Now we can create the output file.

if (!(output_format_context->oformat->flags & AVFMT_NOFILE)) {
  ret = avio_open(&output_format_context->pb, out_filename, AVIO_FLAG_WRITE);
  if (ret < 0) {
    fprintf(stderr, "Could not open output file '%s'", out_filename);
    goto end;
  }
}
 
ret = avformat_write_header(output_format_context, NULL);
if (ret < 0) {
  fprintf(stderr, "Error occurred when opening output file\n");
  goto end;
}

After that, we can copy the streams, packet by packet, from our input to our output streams. We’ll loop while it has packets (av_read_frame), for each packet we need to re-calculate the PTS and DTS to finally write it (av_interleaved_write_frame) to our output format context.

while (1) {
  AVStream *in_stream, *out_stream;
  ret = av_read_frame(input_format_context, &packet);
  if (ret < 0)
    break;
  in_stream  = input_format_context->streams[packet.stream_index];
  if (packet.stream_index >= number_of_streams || streams_list[packet.stream_index] < 0) {
    av_packet_unref(&packet);
    continue;
  }
  packet.stream_index = streams_list[packet.stream_index];
  out_stream = output_format_context->streams[packet.stream_index];
  /* copy packet */
  packet.pts = av_rescale_q_rnd(packet.pts, in_stream->time_base, out_stream->time_base, AV_ROUND_NEAR_INF|AV_ROUND_PASS_MINMAX);
  packet.dts = av_rescale_q_rnd(packet.dts, in_stream->time_base, out_stream->time_base, AV_ROUND_NEAR_INF|AV_ROUND_PASS_MINMAX);
  packet.duration = av_rescale_q(packet.duration, in_stream->time_base, out_stream->time_base);
  // https://ffmpeg.org/doxygen/trunk/structAVPacket.html#ab5793d8195cf4789dfb3913b7a693903
  packet.pos = -1;
 
  //https://ffmpeg.org/doxygen/trunk/group__lavf__encoding.html#ga37352ed2c63493c38219d935e71db6c1
  ret = av_interleaved_write_frame(output_format_context, &packet);
  if (ret < 0) {
    fprintf(stderr, "Error muxing packet\n");
    break;
  }
  av_packet_unref(&packet);
}

To finalize we need to write the stream trailer to an output media file with av_write_trailer function.
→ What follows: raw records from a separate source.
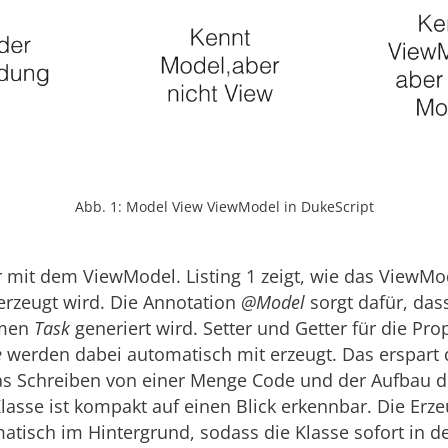
Abb. 1: Model View ViewModel in DukeScript
 mit dem ViewModel. Listing 1 zeigt, wie das ViewMo
rzeugt wird. Die Annotation
@Model
sorgt dafür, das
amen
Task
generiert wird. Setter und Getter für die Pro
e
werden dabei automatisch mit erzeugt. Das erspart
as Schreiben von einer Menge Code und der Aufbau d
asse ist kompakt auf einen Blick erkennbar. Die Erz
matisch im Hintergrund, sodass die Klasse sofort in de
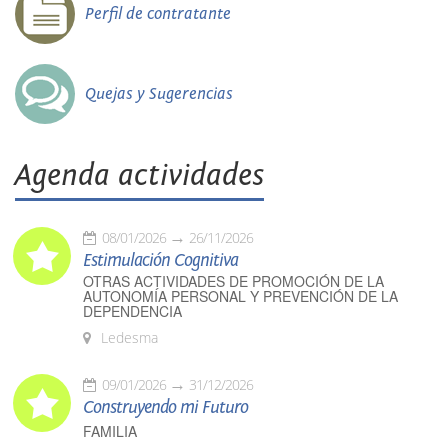
Perfil de contratante
Quejas y Sugerencias
Agenda actividades
08/01/2026
26/11/2026
Estimulación Cognitiva
OTRAS ACTIVIDADES DE PROMOCIÓN DE LA
AUTONOMÍA PERSONAL Y PREVENCIÓN DE LA
DEPENDENCIA
Ledesma
09/01/2026
31/12/2026
Construyendo mi Futuro
FAMILIA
av_write_trailer(output_format_context);

Now we’re ready to test it and the first test will be a format (video container) conversion from a MP4 to a MPEG-TS video file. We’re basically making the command line ffmpeg input.mp4 -c copy output.ts with libav.

make run_remuxing_ts

It’s working!!! don’t you trust me?! you shouldn’t, we can check it with ffprobe:

ffprobe -i remuxed_small_bunny_1080p_60fps.ts
 
Input #0, mpegts, from 'remuxed_small_bunny_1080p_60fps.ts':
  Duration: 00:00:10.03, start: 0.000000, bitrate: 2751 kb/s
  Program 1
    Metadata:
      service_name    : Service01
      service_provider: FFmpeg
    Stream #0:0[0x100]: Video: h264 (High) ([27][0][0][0] / 0x001B), yuv420p(progressive), 1920x1080 [SAR 1:1 DAR 16:9], 60 fps, 60 tbr, 90k tbn, 120 tbc
    Stream #0:1[0x101]: Audio: ac3 ([129][0][0][0] / 0x0081), 48000 Hz, 5.1(side), fltp, 320 kb/s

To sum up what we did here in a graph, we can revisit our initial idea about how libav works but showing that we skipped the codec part.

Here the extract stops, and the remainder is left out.